I grew up in the 1960s and watched young people join the Freedom Riders to defend minorities in the Deep South; lead protests to end the Vietnam War; and advocate for civil rights, a clean environment, and the women’s movement. It seemed to work. America seemed to “grow up.” I lived much of my adult life believing that our country would no longer fight pointless wars and that we had entered a new period of tolerance in America committed to social justice. I thought I lived in a more mature society that, to paraphrase Martin Luther King, Jr., was prepared to worry less about skin color than the content of people’s character. I saw a black man elected president. I watched the Supreme Court uphold same-sex marriage. And now, suddenly, I am transported back to my childhood. Civil rights regulations, from voting rights to fair housing, are being rolled back. Residential segregation has increased. The risk of nuclear war is back. Social media is awash in hate speech. White supremacists now march openly (unhooded) in the streets.
But I take heart in today’s young people. Like the young people of the 1960s, today’s youth are not afraid to speak out and are determined to advocate for themselves, their country, and, indeed, for the planet itself. Their energy and courage in speaking out against gun violence gives me hope for the future. And I am heartened to watch the women’s movement take on new life in the past year in an arc leading from the Women’s March in January 2017 to the MeToo and Time’s Up movements and a growing slate of women seeking elected office. White males have dominated the leadership of this country for 242 years. It’s time for a change and some fresh ideas.
It’s impossible to predict what the future will bring to the Center or, more importantly, to our country. These are turbulent times. I am comforted in knowing that the Center on Society and Health is not alone; it is joined by other partners across the country with shared values and a commitment to move beyond lectures and white papers to achieve meaningful change in the conditions that shape health and economic opportunity.
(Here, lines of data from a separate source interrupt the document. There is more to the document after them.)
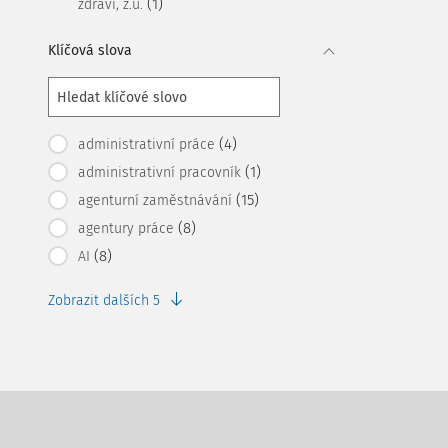
(1)
zdraví, z.ú.
Klíčová slova
(4)
administrativní práce
(1)
administrativní pracovník
(15)
agenturní zaměstnávání
(8)
agentury práce
(8)
AI
Zobrazit dalších 5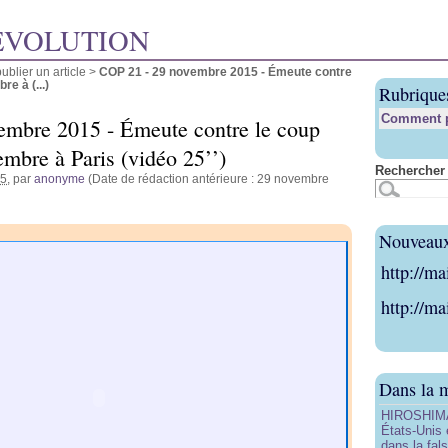
ÉVOLUTION
blier un article
>
COP 21 - 29 novembre 2015 - Émeute contre
e à (...)
Rubrique
Comment pu
embre 2015 - Émeute contre le coup
embre à Paris (vidéo 25’’)
Rechercher 
15
, par
anonyme
(Date de rédaction antérieure : 29 novembre
Nouveaux 
http://ma
http://ma
Dans la 
HIROSHIMA 
États-Unis 
dans la fals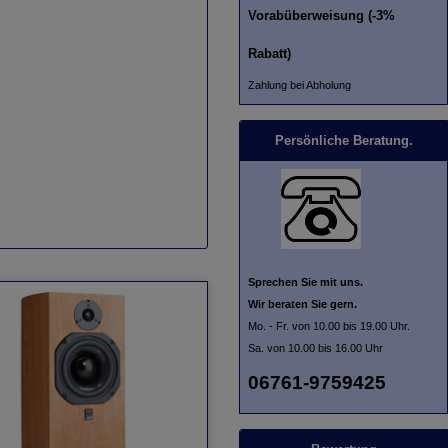
Vorabüberweisung (-3%
Rabatt)
Zahlung bei Abholung
Persönliche Beratung.
Sprechen Sie mit uns.
Wir beraten Sie gern.
Mo. - Fr. von 10.00 bis 19.00 Uhr.
Sa. von 10.00 bis 16.00 Uhr
06761-9759425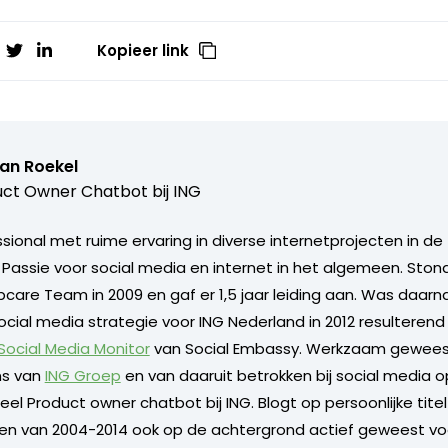
Kopieer link
van Roekel
ct Owner Chatbot bij ING
ional met ruime ervaring in diverse internetprojecten in de 
. Passie voor social media en internet in het algemeen. Sto
care Team in 2009 en gaf er 1,5 jaar leiding aan. Was daarn
ocial media strategie voor ING Nederland in 2012 resulterend
 Social Media Monitor
van Social Embassy. Werkzaam geweest
s van
ING Groep
en van daaruit betrokken bij social media o
l Product owner chatbot bij ING. Blogt op persoonlijke titel 
 en van 2004-2014 ook op de achtergrond actief geweest vo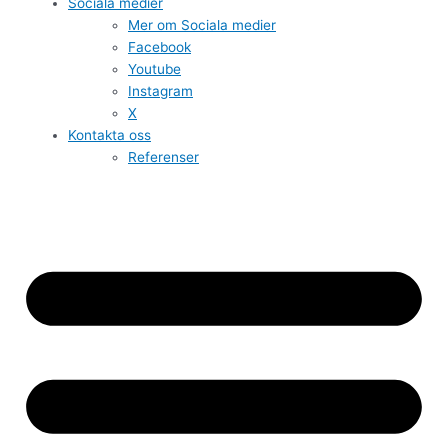
Sociala medier
Mer om Sociala medier
Facebook
Youtube
Instagram
X
Kontakta oss
Referenser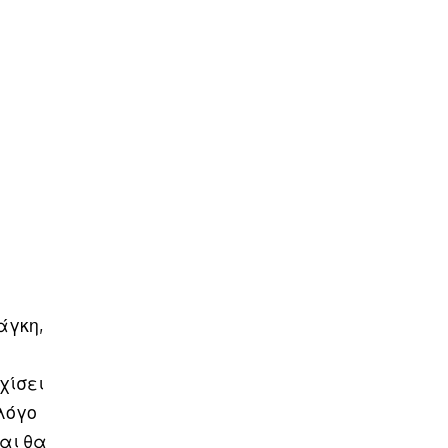
άγκη,
χίσει
λόγο
αι θα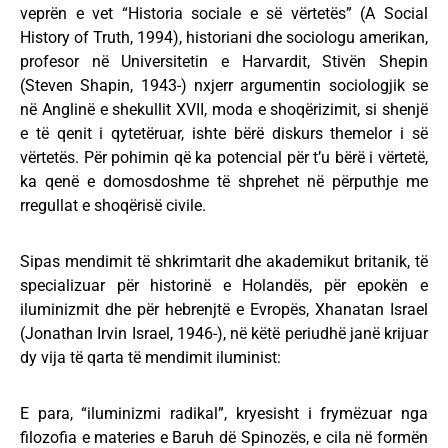
veprën e vet “Historia sociale e së vërtetës” (A Social
History of Truth, 1994), historiani dhe sociologu amerikan,
profesor në Universitetin e Harvardit, Stivën Shepin
(Steven Shapin, 1943-) nxjerr argumentin sociologjik se
në Anglinë e shekullit XVII, moda e shoqërizimit, si shenjë
e të qenit i qytetëruar, ishte bërë diskurs themelor i së
vërtetës. Për pohimin që ka potencial për t’u bërë i vërtetë,
ka qenë e domosdoshme të shprehet në përputhje me
rregullat e shoqërisë civile.
Sipas mendimit të shkrimtarit dhe akademikut britanik, të
specializuar për historinë e Holandës, për epokën e
iluminizmit dhe për hebrenjtë e Evropës, Xhanatan Israel
(Jonathan Irvin Israel, 1946-), në këtë periudhë janë krijuar
dy vija të qarta të mendimit iluminist:
E para, “iluminizmi radikal”, kryesisht i frymëzuar nga
filozofia e materies e Baruh dë Spinozës, e cila në formën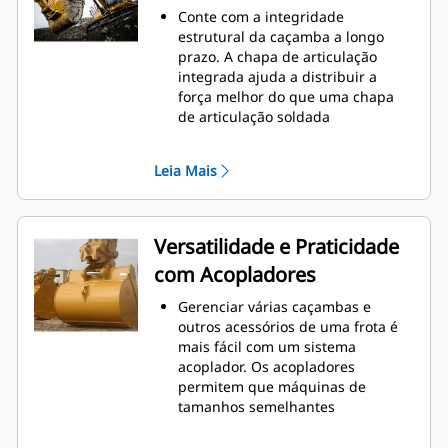
o nível máximo durante a
Conte com a integridade
escavação. As caçambas Cat foram
estrutural da caçamba a longo
desenvolvidas para cortar
prazo. A chapa de articulação
materiais rapidamente e
integrada ajuda a distribuir a
aprimorar a eficiência operacional
força melhor do que uma chapa
total da máquina.
de articulação soldada
Carregue mais material em menos
As caçambas Cat são fabricadas
tempo. A forma e as barras
com aço resistente à abrasão de
laterais da caçamba mantêm a
Leia Mais
alta resistência, especialmente em
maior parte do material na
áreas que se desgastam muito
caçamba em todas as cargas.
Proteja as áreas de grande
desgaste da caçamba que têm
Versatilidade e Praticidade
contato com a maioria dos
com Acopladores
materiais com as Ferramentas de
Penetração no Solo (GET, Ground
Gerenciar várias caçambas e
Engaging Tools) Cat
outros acessórios de uma frota é
Obtenha maior produção em
mais fácil com um sistema
aplicações complexas, penetração
acoplador. Os acopladores
mais fácil em pilhas e tempos de
permitem que máquinas de
ciclo mais rápidos com a GET Cat
®
tamanhos semelhantes
Advansys
™
compartilhem e troquem
Instale e remova pontas com mais
acessórios em segundos sem sair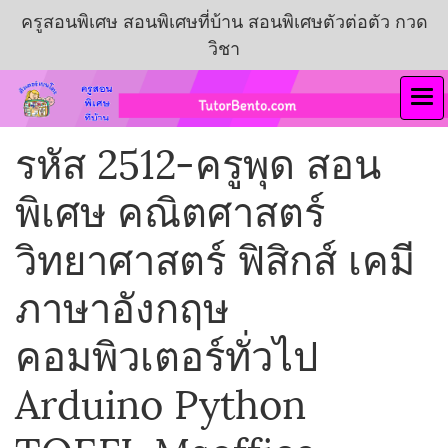
ครูสอนพิเศษ สอนพิเศษที่บ้าน สอนพิเศษตัวต่อตัว กวด
วิชา
รหัส 2512-ครูพุด สอน
พิเศษ คณิตศาสตร์
วิทยาศาสตร์ ฟิสิกส์ เคมี
ภาษาอังกฤษ
คอมพิวเตอร์ทั่วไป
Arduino Python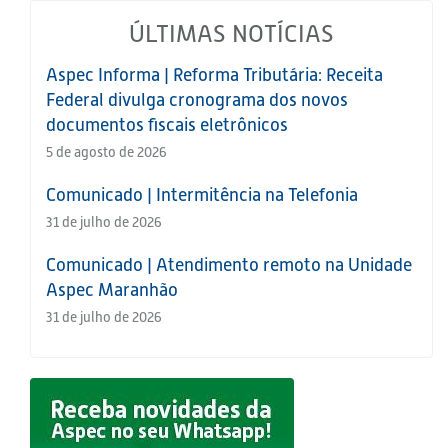
ÚLTIMAS NOTÍCIAS
Aspec Informa | Reforma Tributária: Receita
Federal divulga cronograma dos novos
documentos fiscais eletrônicos
5 de agosto de 2026
Comunicado | Intermitência na Telefonia
31 de julho de 2026
Comunicado | Atendimento remoto na Unidade
Aspec Maranhão
31 de julho de 2026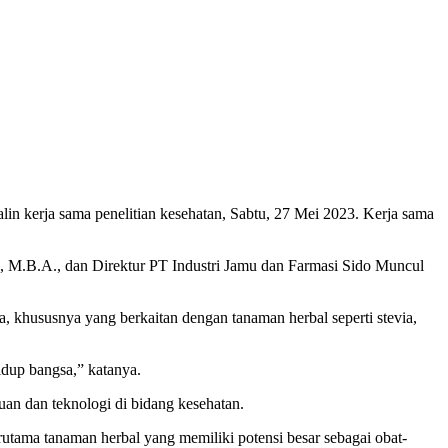
kerja sama penelitian kesehatan, Sabtu, 27 Mei 2023. Kerja sama
, M.B.A., dan Direktur PT Industri Jamu dan Farmasi Sido Muncul
 khususnya yang berkaitan dengan tanaman herbal seperti stevia,
idup bangsa,” katanya.
n dan teknologi di bidang kesehatan.
tama tanaman herbal yang memiliki potensi besar sebagai obat-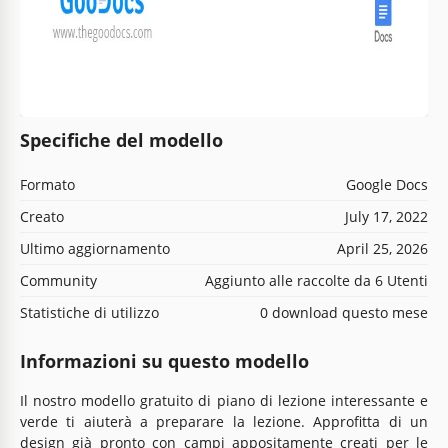
Specifiche del modello
Formato
Google Docs
Creato
July 17, 2022
Ultimo aggiornamento
April 25, 2026
Community
Aggiunto alle raccolte da 6 Utenti
Statistiche di utilizzo
0 download questo mese
Informazioni su questo modello
Il nostro modello gratuito di piano di lezione interessante e
verde ti aiuterà a preparare la lezione. Approfitta di un
design già pronto con campi appositamente creati per le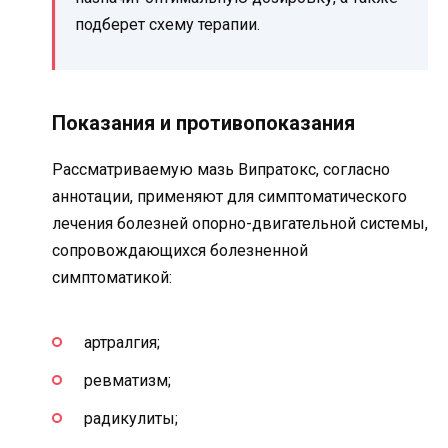
подберет схему терапии.
Показания и противопоказания
Рассматриваемую мазь Випратокс, согласно
аннотации, применяют для симптоматического
лечения болезней опорно-двигательной системы,
сопровождающихся болезненной
симптоматикой:
артралгия;
ревматизм;
радикулиты;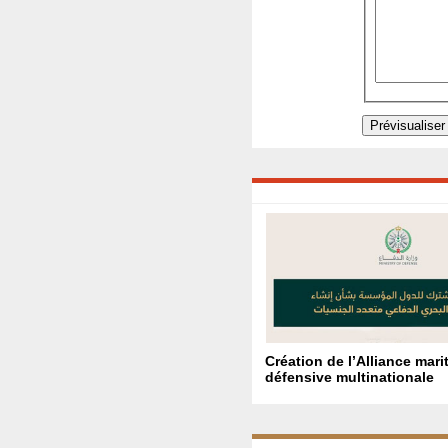
Création de l’Alliance mari
défensive multinationale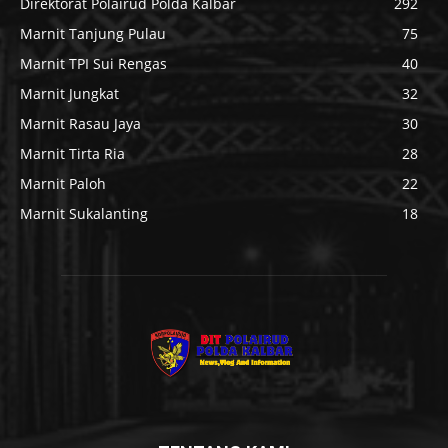
Marnit Teluk Melano
1059
Marnit Kendawangan
982
Marnit Natai Kuini
834
Direktorat Polairud Polda Kalbar
292
Marnit Tanjung Pulau
75
Marnit TPI Sui Rengas
40
Marnit Jungkat
32
Marnit Rasau Jaya
30
Marnit Tirta Ria
28
Marnit Paloh
22
Marnit Sukalanting
18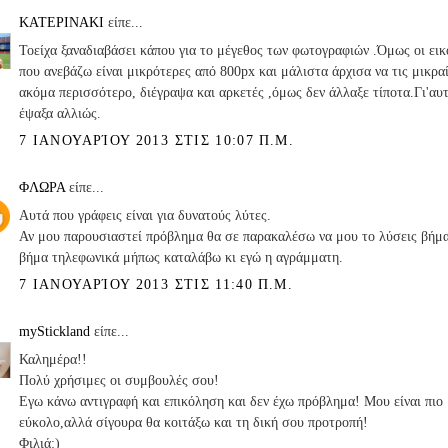
ΚΑΤΕΡΙΝΑΚΙ
είπε...
Τοείχα ξαναδιαβάσει κάπου για το μέγεθος των φωτογραφιών .Όμως οι εικ
που ανεβάζω είναι μικρότερες από 800px και μάλιστα άρχισα να τις μικρα
ακόμα περισσότερο, διέγραψα και αρκετές ,όμως δεν άλλαξε τίποτα.Γι'αυ
έψαξα αλλιώς.
7 ΙΑΝΟΥΑΡΊΟΥ 2013 ΣΤΙΣ 10:07 Π.Μ.
ΦΛΩΡΑ
είπε...
Αυτά που γράφεις είναι για δυνατούς λύτες.
Αν μου παρουσιαστεί πρόβλημα θα σε παρακαλέσω να μου το λύσεις βήμ
βήμα τηλεφωνικά μήπως καταλάβω κι εγώ η αγράμματη.
7 ΙΑΝΟΥΑΡΊΟΥ 2013 ΣΤΙΣ 11:40 Π.Μ.
myStickland
είπε...
Καλημέρα!!
Πολύ χρήσιμες οι συμβουλές σου!
Εγω κάνω αντιγραφή και επικόληση και δεν έχω πρόβλημα! Μου είναι πιο
εύκολο,αλλά σίγουρα θα κοιτάξω και τη δική σου προτροπή!
Φιλιά:)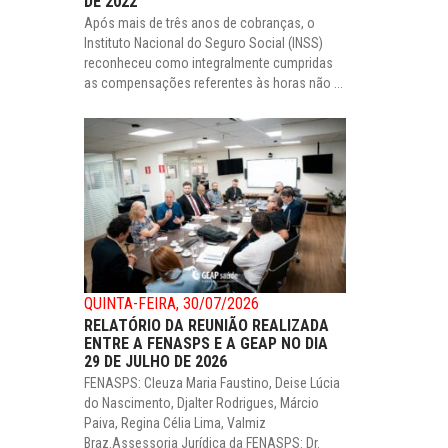
DE 2022
Após mais de três anos de cobranças, o
Instituto Nacional do Seguro Social (INSS)
reconheceu como integralmente cumpridas
as compensações referentes às horas não ...
QUINTA-FEIRA, 30/07/2026
RELATÓRIO DA REUNIÃO REALIZADA
ENTRE A FENASPS E A GEAP NO DIA
29 DE JULHO DE 2026
FENASPS: Cleuza Maria Faustino, Deise Lúcia
do Nascimento, Djalter Rodrigues, Márcio
Paiva, Regina Célia Lima, Valmiz
Braz.Assessoria Jurídica da FENASPS: Dr.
Our colleagues at other academic institutions run amazing centers and programs—too many to list here—and networks like the Interdisciplinary Association for Population Health Science, the Build Healthy Places Network, and Shelterforce are highlighting how public policies can improve economic opportunity and health together. Working together, there is much that can be accomplished. The Center on Society and Health enters its second decade with an exciting vision and much to do, and we invite others with shared interests to join us.